是中毒?寧鈺軒看了一會兒,問旁邊的檀香。
檀香哭得已經沒了人樣,抽抽搭搭地道:主子不過是去非晚閣看了一趟,大概是哪裡話沒說對得罪了聶姑娘,聶姑娘就揚言說要主子的命。許多家丁在場,都是聽見了的。結果主子一回來,就當真中毒而亡了。
寧鈺軒抿唇,旁邊還有衙門的仵作在候著。他側頭看了那仵作一眼,道:驗屍吧。
仵作表情有些為難地掃了檀香一眼,檀香死死護著溫婉的屍體道:侯爺,主子生前便是冰清玉潔之身,她現在都死了,您怎麼還能讓別人碰她?
你家主子這樣死了,不該驗屍來找到兇手?寧鈺軒板著臉道:讓開。
不行!檀香搖頭道:兇手就是聶姑娘,所有在場的家丁都可以作證,這案子根本沒什麼好查的,侯爺又何必偏袒?
主子一生都是為著侯爺活的,現在死了,侯爺還不讓主子安生麼?檀香哭得撕心裂肺,連旁邊的仵作都有些動容。
寧鈺軒卻是冷靜地看著她,輕聲道:檀香你伺候溫婉,也有好幾年了吧。她是為了我死的,還是為了其他人死的,你會不知道?
檀香一怔,也不知道是生氣還是害怕,身子微微顫抖:侯爺怎麼能這樣說主子她這輩子只愛過您一個人,您難道不知道麼
寧鈺軒輕笑了一聲,揮手讓家丁將檀香給拉開:驗屍之後,自然會知道。
檀香臉色慘白。
不是說侯爺心裡至少還會有主子的位置麼?不是說主子這一死,怎麼也能讓侯爺微微動容麼?是她說的不夠讓侯爺感動還是因為什麼?侯爺怎麼會執意要驗屍?
檀香慌亂了,被家丁攔著,但是不停地越過家丁要去看地上的屍體。
溫婉的屍體就在一床被子之上放著,衣衫整齊,臉上卻是青白難看,再也不復當初風姿。
她是用來壓垮陌玉侯的最後一根稻草,也是宮裡那位算計好了的,將寧鈺軒與聶桑榆徹底分開的最後一刀。
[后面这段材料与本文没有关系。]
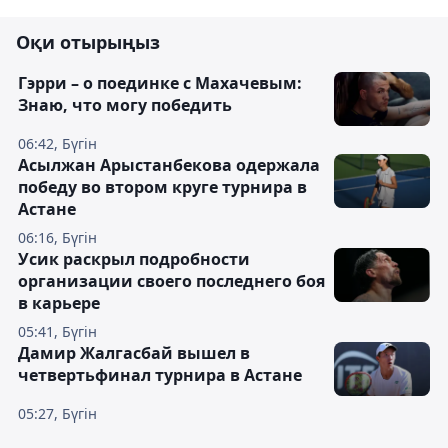
Оқи отырыңыз
Гэрри – о поединке с Махачевым:
Знаю, что могу победить
06:42, Бүгін
Асылжан Арыстанбекова одержала
победу во втором круге турнира в
Астане
06:16, Бүгін
Усик раскрыл подробности
организации своего последнего боя
в карьере
05:41, Бүгін
Дамир Жалгасбай вышел в
четвертьфинал турнира в Астане
05:27, Бүгін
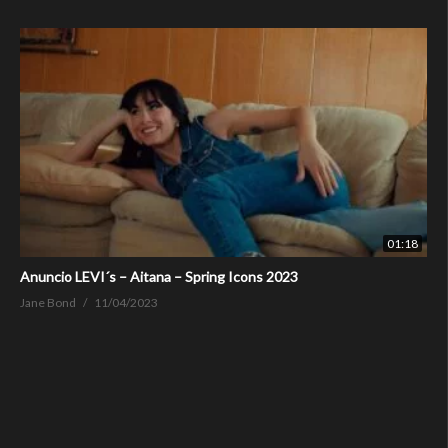
01:18
Anuncio LEVI´s – Aitana – Spring Icons 2023
Jane Bond
11/04/2023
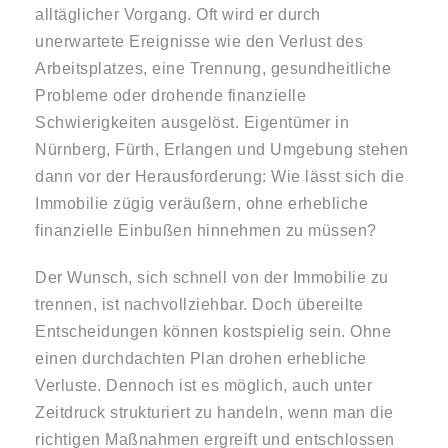
alltäglicher Vorgang. Oft wird er durch
unerwartete Ereignisse wie den Verlust des
Arbeitsplatzes, eine Trennung, gesundheitliche
Probleme oder drohende finanzielle
Schwierigkeiten ausgelöst. Eigentümer in
Nürnberg, Fürth, Erlangen und Umgebung stehen
dann vor der Herausforderung: Wie lässt sich die
Immobilie zügig veräußern, ohne erhebliche
finanzielle Einbußen hinnehmen zu müssen?
Der Wunsch, sich schnell von der Immobilie zu
trennen, ist nachvollziehbar. Doch übereilte
Entscheidungen können kostspielig sein. Ohne
einen durchdachten Plan drohen erhebliche
Verluste. Dennoch ist es möglich, auch unter
Zeitdruck strukturiert zu handeln, wenn man die
richtigen Maßnahmen ergreift und entschlossen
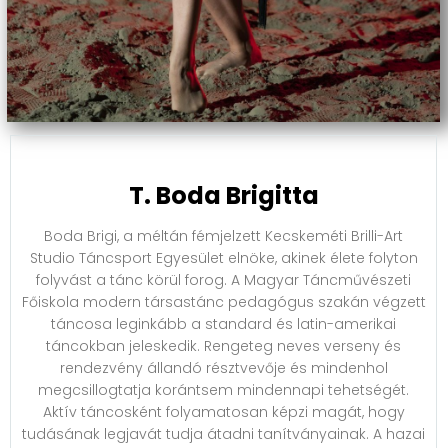
T. Boda Brigitta
Boda Brigi, a méltán fémjelzett Kecskeméti Brilli-Art
Studio Táncsport Egyesület elnöke, akinek élete folyton
folyvást a tánc körül forog. A Magyar Táncművészeti
Főiskola modern társastánc pedagógus szakán végzett
táncosa leginkább a standard és latin-amerikai
táncokban jeleskedik. Rengeteg neves verseny és
rendezvény állandó résztvevője és mindenhol
megcsillogtatja korántsem mindennapi tehetségét.
Aktív táncosként folyamatosan képzi magát, hogy
tudásának legjavát tudja átadni tanítványainak. A hazai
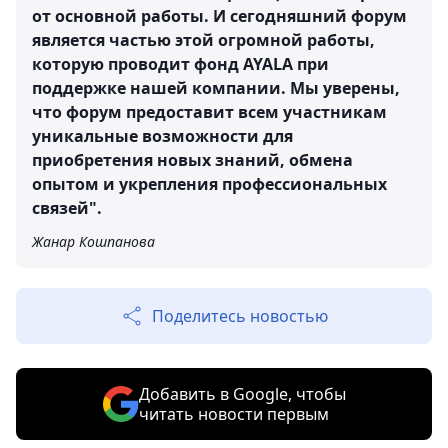
от основной работы. И сегодняшний форум
является частью этой огромной работы,
которую проводит фонд AYALA при
поддержке нашей компании. Мы уверены,
что форум предоставит всем участникам
уникальные возможности для
приобретения новых знаний, обмена
опытом и укрепления профессиональных
связей".
Жанар Кошпанова
Поделитесь новостью
Добавить в Google, чтобы
читать новости первым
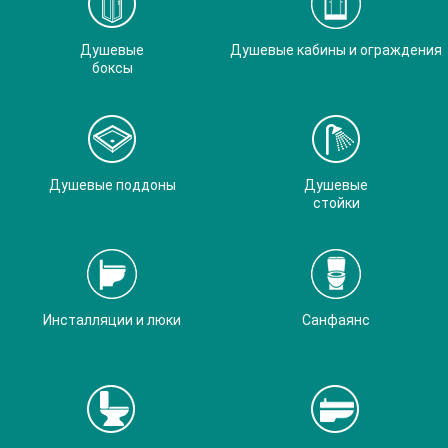
Душевые
Душевые кабины и ограждения
боксы
Душевые поддоны
Душевые
стойки
Инсталляции и люки
Санфаянс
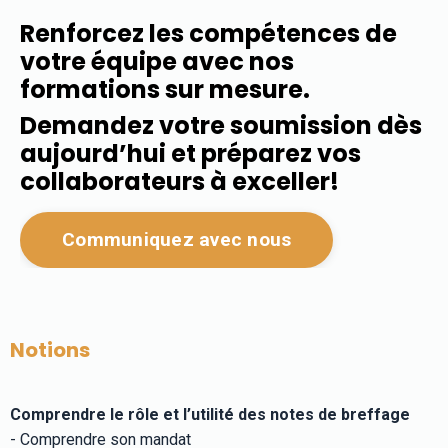
Renforcez les compétences de
votre équipe avec nos
formations sur mesure.
Demandez votre soumission dès
aujourd’hui et préparez vos
collaborateurs à exceller!
Communiquez avec nous
Notions
Comprendre le rôle et l’utilité des notes de breffage
- Comprendre son mandat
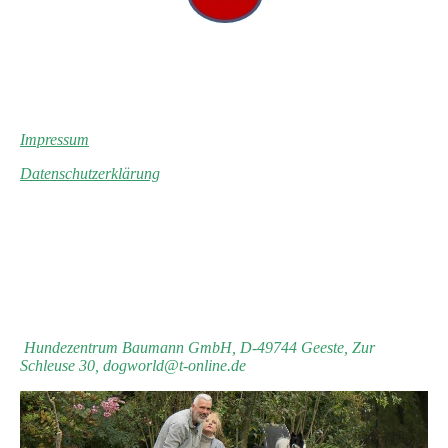
Impressum
Datenschutzerklärung
Hundezentrum Baumann GmbH, D-49744 Geeste, Zur
Schleuse 30, dogworld@t-online.de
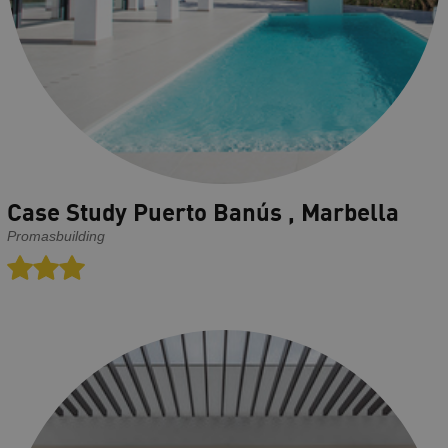
Case Study Puerto Banús , Marbella
Promasbuilding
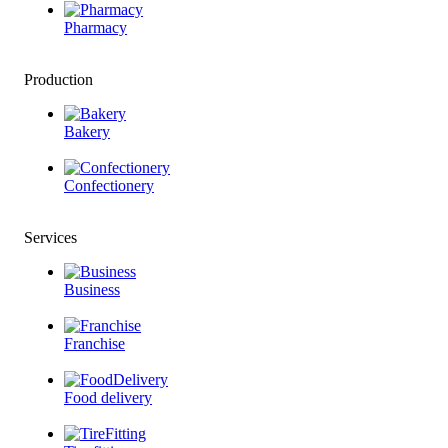
Pharmacy
Production
Bakery
Confectionery
Services
Business
Franchise
Food delivery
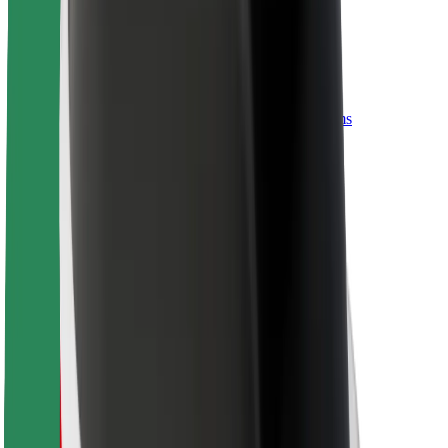
Vairuotojams
Kurjeriams
„Bolt Food“
Automobilių nuomos įmonių savininkams
Restoranams
„Bolt for Business“
Kita
Paslaugų teikėjai
Sąlygos
Slapukai
Saugumas
Automobilis atvyks per kelias minutes!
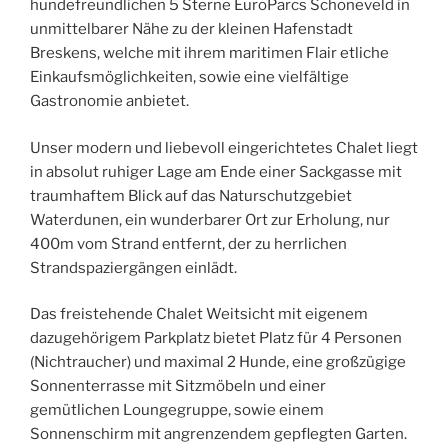
hundefreundlichen 5 Sterne EuroParcs Schoneveld in
unmittelbarer Nähe zu der kleinen Hafenstadt
Breskens, welche mit ihrem maritimen Flair etliche
Einkaufsmöglichkeiten, sowie eine vielfältige
Gastronomie anbietet.
Unser modern und liebevoll eingerichtetes Chalet liegt
in absolut ruhiger Lage am Ende einer Sackgasse mit
traumhaftem Blick auf das Naturschutzgebiet
Waterdunen, ein wunderbarer Ort zur Erholung, nur
400m vom Strand entfernt, der zu herrlichen
Strandspaziergängen einlädt.
Das freistehende Chalet Weitsicht mit eigenem
dazugehörigem Parkplatz bietet Platz für 4 Personen
(Nichtraucher) und maximal 2 Hunde, eine großzügige
Sonnenterrasse mit Sitzmöbeln und einer
gemütlichen Loungegruppe, sowie einem
Sonnenschirm mit angrenzendem gepflegten Garten.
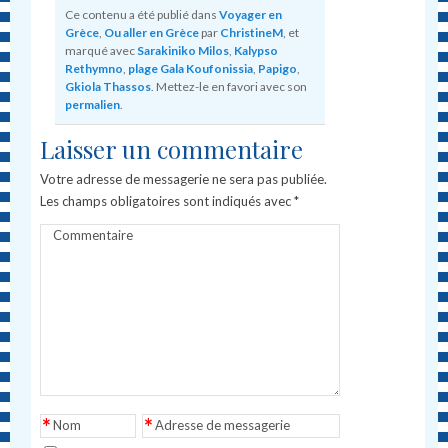
Ce contenu a été publié dans
Voyager en
Grèce
,
Ou aller en Grèce
par
ChristineM
, et
marqué avec
Sarakiniko Milos
,
Kalypso
Rethymno
,
plage Gala Koufonissia
,
Papigo
,
Gkiola Thassos
. Mettez-le en favori avec son
permalien
.
Laisser un commentaire
Votre adresse de messagerie ne sera pas publiée.
Les champs obligatoires sont indiqués avec
*
Commentaire
*
*
Nom
Adresse de messagerie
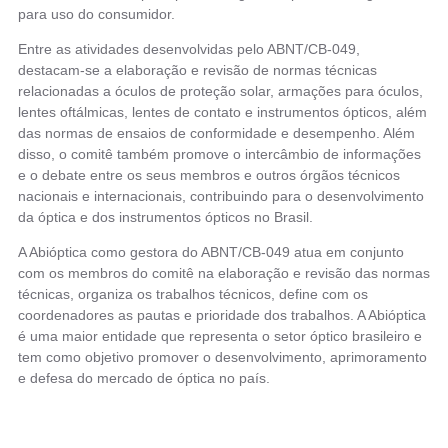
para uso do consumidor.
Entre as atividades desenvolvidas pelo ABNT/CB-049,
destacam-se a elaboração e revisão de normas técnicas
relacionadas a óculos de proteção solar, armações para óculos,
lentes oftálmicas, lentes de contato e instrumentos ópticos, além
das normas de ensaios de conformidade e desempenho. Além
disso, o comitê também promove o intercâmbio de informações
e o debate entre os seus membros e outros órgãos técnicos
nacionais e internacionais, contribuindo para o desenvolvimento
da óptica e dos instrumentos ópticos no Brasil.
A Abióptica como gestora do ABNT/CB-049 atua em conjunto
com os membros do comitê na elaboração e revisão das normas
técnicas, organiza os trabalhos técnicos, define com os
coordenadores as pautas e prioridade dos trabalhos. A Abióptica
é uma maior entidade que representa o setor óptico brasileiro e
tem como objetivo promover o desenvolvimento, aprimoramento
e defesa do mercado de óptica no país.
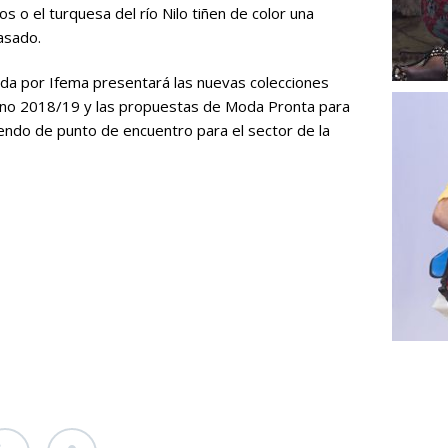
 o el turquesa del río Nilo tiñen de color una
asado.
zada por Ifema presentará las nuevas colecciones
rno 2018/19 y las propuestas de Moda Pronta para
endo de punto de encuentro para el sector de la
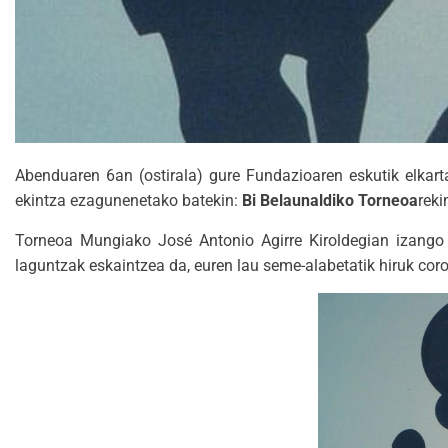
Abenduaren 6an (ostirala) gure Fundazioaren eskutik elkart
ekintza ezagunenetako batekin:
Bi Belaunaldiko Torneoa
reki
Torneoa Mungiako José Antonio Agirre Kiroldegian izango d
laguntzak eskaintzea da, euren lau seme-alabetatik hiruk coro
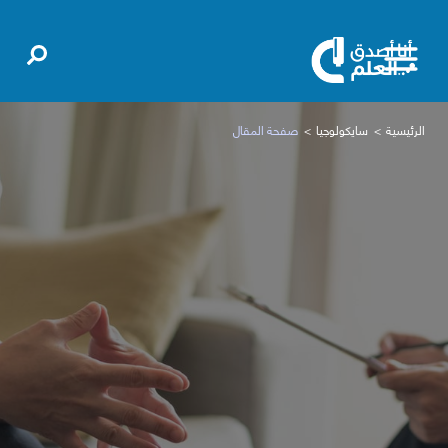
الرئيسية
سايكولوجيا
صفحة المقال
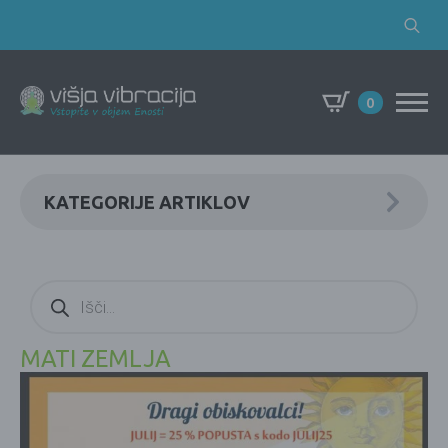
Search
for:
0
KATEGORIJE ARTIKLOV
Products
search
MATI ZEMLJA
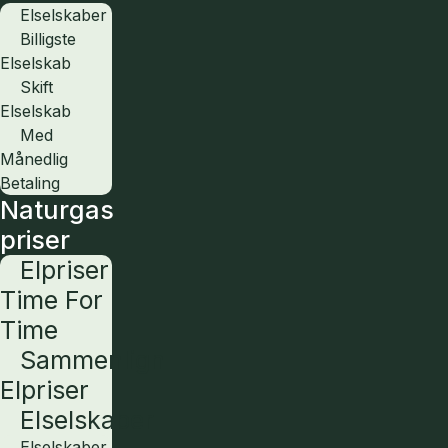
Elselskaber
Billigste
Elselskab
Skift
Elselskab
Med
Månedlig
Betaling
Naturgas
priser
Elpriser
Time For
Time
Sammenlign
Elpriser
Elselskaber
Elselskaber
只可惜宮裡那位不知道,做事果決之人,在感情上也是不會意氣用事的。況且他選這把刀,也實在是太鈍了。
仵作驗屍,因為是中毒,所以必須將死者的肚子劃開,取胃中殘留之物去查。這死者是侯爺的家眷,所以仵作很是為難地詢問寧鈺軒:真的要驗屍嗎?
寧鈺軒點頭:務必查清真相。
檀香跌坐在了地上。
屍體是現場驗才最精確,仵作也沒耽誤,遣散了周圍的人,留下檀香和陌玉侯,以及背對屍體攔著檀香的家丁,仵作便將溫婉的衣物盡除,用刀將肚子劃開,取出胃中之物。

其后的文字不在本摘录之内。